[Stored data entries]
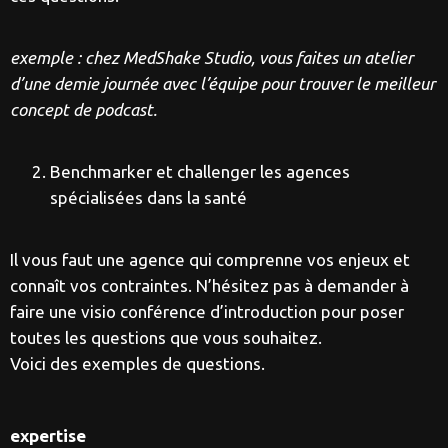
exemple : chez MedShake Studio, vous faites un atelier
d’une demie journée avec l’équipe pour trouver le meilleur
concept de podcast.
Benchmarker et challenger les agences
spécialisées dans la santé
Il vous faut une agence qui comprenne vos enjeux et
connaît vos contraintes. N’hésitez pas à demander à
faire une visio conférence d’introduction pour poser
toutes les questions que vous souhaitez.
Voici des exemples de questions.
expertise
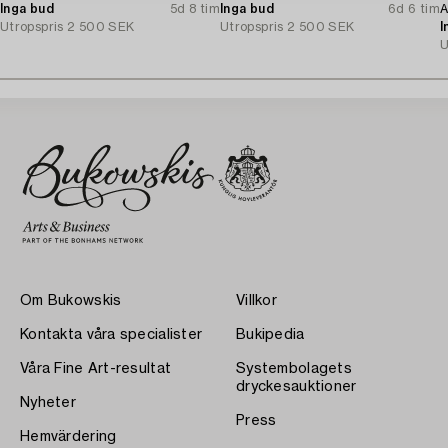
Inga bud
5d 8 tim
Inga bud
6d 6 tim
A
Utropspris
2 500 SEK
Utropspris
2 500 SEK
S
I
U
Om Bukowskis
Villkor
Kontakta våra specialister
Bukipedia
Våra Fine Art-resultat
Systembolagets
dryckesauktioner
Nyheter
Press
Hemvärdering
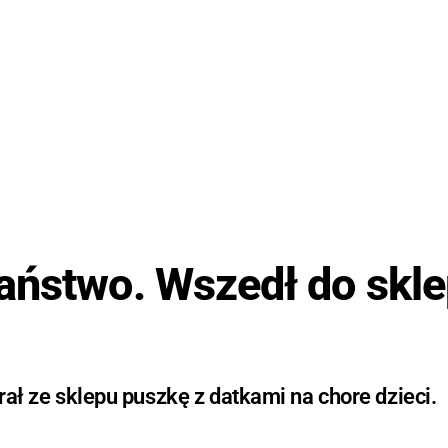
aństwo. Wszedł do skle
brał ze sklepu puszkę z datkami na chore dzieci.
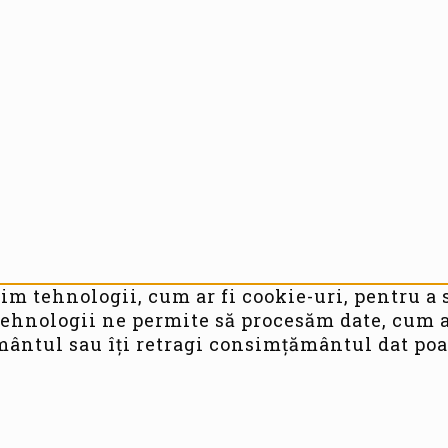
im tehnologii, cum ar fi cookie-uri, pentru a 
ehnologii ne permite să procesăm date, cum a
ământul sau îți retragi consimțământul dat p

# Try it:
In your copy, every entry above must match word for word, and no picture may appear.

# Result for this task:
exemple : chez MedShake Studio, vous faites un atelier
d’une demie journée avec l’équipe pour trouver le meilleur
concept de podcast.
Benchmarker et challenger les agences
spécialisées dans la santé
Il vous faut une agence qui comprenne vos enjeux et
connaît vos contraintes. N’hésitez pas à demander à
faire une visio conférence d’introduction pour poser
toutes les questions que vous souhaitez.
Voici des exemples de questions.
expertise
Inga bud
5d 8 tim
Inga bud
6d 6 tim
A
Utropspris
2 500 SEK
Utropspris
2 500 SEK
S
I
U
Om Bukowskis
Villkor
Kontakta våra specialister
Bukipedia
Våra Fine Art-resultat
Systembolagets
dryckesauktioner
Nyheter
Press
Hemvärdering
aństwo. Wszedł do skle
brał ze sklepu puszkę z datkami na chore dzieci.
im tehnologii, cum ar fi cookie-uri, pentru a 
ehnologii ne permite să procesăm date, cum a
ământul sau îți retragi consimțământul dat p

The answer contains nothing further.